Perception And Reflection Are Inseparable
This is the realisation of the two truths – non duality.

For most of us, what usually happens is that perception gets caught up in the reflection of perception (the object). This creates a subject (me perceiving), and a separation occurs and is maintained.

When perception identifies with a reflection, perception becomes caught in a deception. This is mara activity – demonic activity – and nothing more than that! Of course, this identification sounds harmless enough, but it is the precursor to stifled or exploding emotions. These like-and-dislike demons are always lurking, ready to pounce when we consent.

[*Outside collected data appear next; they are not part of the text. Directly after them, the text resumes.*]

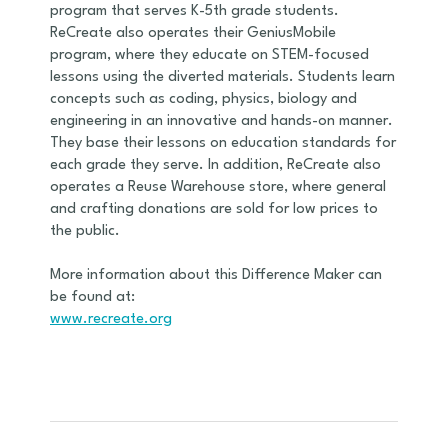
program that serves K-5th grade students.
ReCreate also operates their GeniusMobile
program, where they educate on STEM-focused
lessons using the diverted materials. Students learn
concepts such as coding, physics, biology and
engineering in an innovative and hands-on manner.
They base their lessons on education standards for
each grade they serve. In addition, ReCreate also
operates a Reuse Warehouse store, where general
and crafting donations are sold for low prices to
the public.
More information about this Difference Maker can
be found at:
www.recreate.org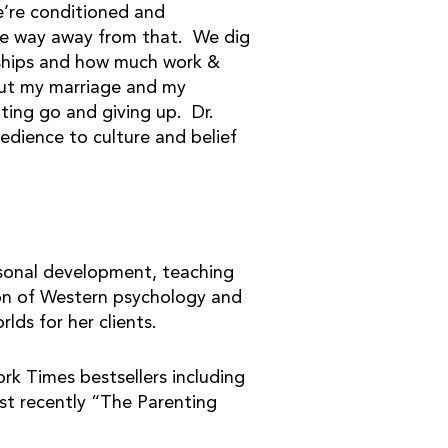
e’re conditioned and
he way away from that. We dig
onships and how much work &
bout my marriage and my
ting go and giving up. Dr.
edience to culture and belief
ersonal development, teaching
ion of Western psychology and
lds for her clients.
k Times bestsellers including
t recently “The Parenting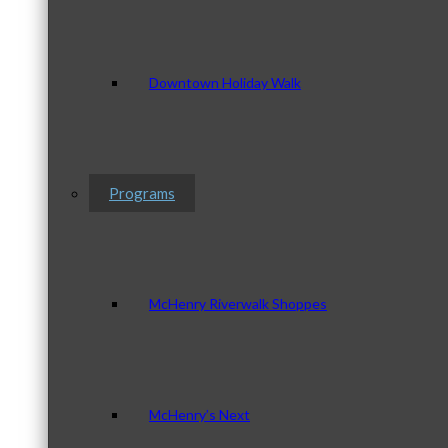
Downtown Holiday Walk
Programs
McHenry Riverwalk Shoppes
McHenry’s Next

We can easily miss the point of spiritual activity, by getting caught up in the practice or wandering off. I do this all the time. The point is to be honest and not pretend that we are practising; rather, if we analyse the experience/problem, we then find the solution. Remember; our spiritual evolution is in our own hands. We do the refining. The problem is usually that we are more interested in our habitual interpretation of reality than in reality!

An example:
Chanting mantras or prayers is used as an extension of pure perception, and can help inspire us – but it can also become a distraction. We may be ‘involved’ in visualisations or chanting at speed. Unfortunately this can also hold us down in the reflection, as ‘we’ are ‘doing’ the practice. That is a separation, a duality.

Much depends on who told us what to do and why. Teachings are generalised and are at a certain level. We have to be careful not to be too literal with someone else’s intention at that moment. Some advice is just expedient.

Remember the Buddha’s words; “Not too tight and not too loose”, and “Don’t take my word for it.” We have to follow what feels right for us, gain confidence and act compassionately.

When chanting, merely hear the sound of the voice.
Hearing is totally open like the other senses.

This is mere perception.
Perception and reflection are inseparable.

During practice, when taking a breath there is a silent emptiness.
Perception and emptiness are inseparable.

This is always present.

This goes for any spiritual practice. Once we get the hang of this, it goes for any activity. In this way, whether we are engaged in a ‘high’ practice or washing the floor, there is no difference.

Perception and reflection are one continuity of our essential nature.